Information supplied -
● ● ● ● ● ● ●

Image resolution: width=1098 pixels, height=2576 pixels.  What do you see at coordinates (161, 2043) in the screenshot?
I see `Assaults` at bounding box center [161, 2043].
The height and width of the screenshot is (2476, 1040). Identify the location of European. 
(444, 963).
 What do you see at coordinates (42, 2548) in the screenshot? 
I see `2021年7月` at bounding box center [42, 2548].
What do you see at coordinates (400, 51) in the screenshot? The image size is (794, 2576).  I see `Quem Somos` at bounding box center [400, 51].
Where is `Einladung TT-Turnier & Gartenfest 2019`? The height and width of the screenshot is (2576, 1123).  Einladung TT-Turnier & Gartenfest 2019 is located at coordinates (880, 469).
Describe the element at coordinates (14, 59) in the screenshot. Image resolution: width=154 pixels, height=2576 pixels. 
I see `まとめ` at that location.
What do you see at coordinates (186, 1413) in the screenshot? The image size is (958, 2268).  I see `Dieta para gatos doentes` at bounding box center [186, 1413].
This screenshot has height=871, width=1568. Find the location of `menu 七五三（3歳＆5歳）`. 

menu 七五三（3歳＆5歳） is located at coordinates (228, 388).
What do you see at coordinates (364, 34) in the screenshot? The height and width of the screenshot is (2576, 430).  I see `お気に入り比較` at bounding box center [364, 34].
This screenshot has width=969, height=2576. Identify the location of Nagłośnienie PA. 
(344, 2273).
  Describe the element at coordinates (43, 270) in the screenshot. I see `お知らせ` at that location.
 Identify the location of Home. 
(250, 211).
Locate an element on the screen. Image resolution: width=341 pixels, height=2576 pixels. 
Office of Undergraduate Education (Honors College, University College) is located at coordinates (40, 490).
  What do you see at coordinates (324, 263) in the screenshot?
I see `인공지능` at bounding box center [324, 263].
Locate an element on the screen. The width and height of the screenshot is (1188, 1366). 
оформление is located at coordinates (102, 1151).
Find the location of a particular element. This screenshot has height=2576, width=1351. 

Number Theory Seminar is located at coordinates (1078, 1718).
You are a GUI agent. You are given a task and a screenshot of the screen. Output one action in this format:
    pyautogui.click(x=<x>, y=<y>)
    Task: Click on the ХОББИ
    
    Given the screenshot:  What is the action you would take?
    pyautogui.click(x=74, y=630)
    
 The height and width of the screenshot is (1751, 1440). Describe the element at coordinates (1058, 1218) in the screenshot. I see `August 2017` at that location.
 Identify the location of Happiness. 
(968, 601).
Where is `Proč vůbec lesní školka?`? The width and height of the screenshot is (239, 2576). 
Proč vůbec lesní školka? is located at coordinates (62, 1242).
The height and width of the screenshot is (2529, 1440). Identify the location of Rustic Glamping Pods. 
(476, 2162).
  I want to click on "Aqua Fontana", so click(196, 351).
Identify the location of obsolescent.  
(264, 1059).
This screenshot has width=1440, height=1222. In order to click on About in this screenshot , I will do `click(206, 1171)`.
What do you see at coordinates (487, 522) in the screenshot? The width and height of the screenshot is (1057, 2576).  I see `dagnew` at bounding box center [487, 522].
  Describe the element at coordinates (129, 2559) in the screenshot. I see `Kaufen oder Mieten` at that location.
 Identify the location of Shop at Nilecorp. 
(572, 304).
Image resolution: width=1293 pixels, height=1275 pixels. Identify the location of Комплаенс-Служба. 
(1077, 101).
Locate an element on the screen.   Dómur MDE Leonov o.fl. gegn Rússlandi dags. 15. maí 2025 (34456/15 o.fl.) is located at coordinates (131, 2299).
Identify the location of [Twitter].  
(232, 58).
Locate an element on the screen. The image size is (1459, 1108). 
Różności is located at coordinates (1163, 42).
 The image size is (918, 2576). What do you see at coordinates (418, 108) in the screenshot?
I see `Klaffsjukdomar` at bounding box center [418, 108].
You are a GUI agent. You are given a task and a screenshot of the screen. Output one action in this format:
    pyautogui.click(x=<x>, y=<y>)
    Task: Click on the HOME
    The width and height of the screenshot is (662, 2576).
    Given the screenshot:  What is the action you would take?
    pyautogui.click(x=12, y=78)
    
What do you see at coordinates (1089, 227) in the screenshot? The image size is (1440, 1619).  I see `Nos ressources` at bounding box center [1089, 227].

● ● ● ● ● ● ●

Problem to work on - Each entry above has to be transcribed exactly as it appears.

Answer to this task -
Image resolution: width=1098 pixels, height=2576 pixels.  What do you see at coordinates (161, 2043) in the screenshot?
I see `Assaults` at bounding box center [161, 2043].
The height and width of the screenshot is (2476, 1040). Identify the location of European. 
(444, 963).
 What do you see at coordinates (42, 2548) in the screenshot? 
I see `2021年7月` at bounding box center [42, 2548].
What do you see at coordinates (400, 51) in the screenshot? The image size is (794, 2576).  I see `Quem Somos` at bounding box center [400, 51].
Where is `Einladung TT-Turnier & Gartenfest 2019`? The height and width of the screenshot is (2576, 1123).  Einladung TT-Turnier & Gartenfest 2019 is located at coordinates (880, 469).
Describe the element at coordinates (14, 59) in the screenshot. Image resolution: width=154 pixels, height=2576 pixels. 
I see `まとめ` at that location.
What do you see at coordinates (186, 1413) in the screenshot? The image size is (958, 2268).  I see `Dieta para gatos doentes` at bounding box center [186, 1413].
This screenshot has height=871, width=1568. Find the location of `menu 七五三（3歳＆5歳）`. 

menu 七五三（3歳＆5歳） is located at coordinates (228, 388).
What do you see at coordinates (364, 34) in the screenshot? The height and width of the screenshot is (2576, 430).  I see `お気に入り比較` at bounding box center [364, 34].
This screenshot has width=969, height=2576. Identify the location of Nagłośnienie PA. 
(344, 2273).
  Describe the element at coordinates (43, 270) in the screenshot. I see `お知らせ` at that location.
 Identify the location of Home. 
(250, 211).
Locate an element on the screen. Image resolution: width=341 pixels, height=2576 pixels. 
Office of Undergraduate Education (Honors College, University College) is located at coordinates (40, 490).
  What do you see at coordinates (324, 263) in the screenshot?
I see `인공지능` at bounding box center [324, 263].
Locate an element on the screen. The width and height of the screenshot is (1188, 1366). 
оформление is located at coordinates (102, 1151).
Find the location of a particular element. This screenshot has height=2576, width=1351. 

Number Theory Seminar is located at coordinates (1078, 1718).
You are a GUI agent. You are given a task and a screenshot of the screen. Output one action in this format:
    pyautogui.click(x=<x>, y=<y>)
    Task: Click on the ХОББИ
    
    Given the screenshot:  What is the action you would take?
    pyautogui.click(x=74, y=630)
    
 The height and width of the screenshot is (1751, 1440). Describe the element at coordinates (1058, 1218) in the screenshot. I see `August 2017` at that location.
 Identify the location of Happiness. 
(968, 601).
Where is `Proč vůbec lesní školka?`? The width and height of the screenshot is (239, 2576). 
Proč vůbec lesní školka? is located at coordinates (62, 1242).
The height and width of the screenshot is (2529, 1440). Identify the location of Rustic Glamping Pods. 
(476, 2162).
  I want to click on "Aqua Fontana", so click(196, 351).
Identify the location of obsolescent.  
(264, 1059).
This screenshot has width=1440, height=1222. In order to click on About in this screenshot , I will do `click(206, 1171)`.
What do you see at coordinates (487, 522) in the screenshot? The width and height of the screenshot is (1057, 2576).  I see `dagnew` at bounding box center [487, 522].
  Describe the element at coordinates (129, 2559) in the screenshot. I see `Kaufen oder Mieten` at that location.
 Identify the location of Shop at Nilecorp. 
(572, 304).
Image resolution: width=1293 pixels, height=1275 pixels. Identify the location of Комплаенс-Служба. 
(1077, 101).
Locate an element on the screen.   Dómur MDE Leonov o.fl. gegn Rússlandi dags. 15. maí 2025 (34456/15 o.fl.) is located at coordinates (131, 2299).
Identify the location of [Twitter].  
(232, 58).
Locate an element on the screen. The image size is (1459, 1108). 
Różności is located at coordinates (1163, 42).
 The image size is (918, 2576). What do you see at coordinates (418, 108) in the screenshot?
I see `Klaffsjukdomar` at bounding box center [418, 108].
You are a GUI agent. You are given a task and a screenshot of the screen. Output one action in this format:
    pyautogui.click(x=<x>, y=<y>)
    Task: Click on the HOME
    The width and height of the screenshot is (662, 2576).
    Given the screenshot:  What is the action you would take?
    pyautogui.click(x=12, y=78)
    
What do you see at coordinates (1089, 227) in the screenshot? The image size is (1440, 1619).  I see `Nos ressources` at bounding box center [1089, 227].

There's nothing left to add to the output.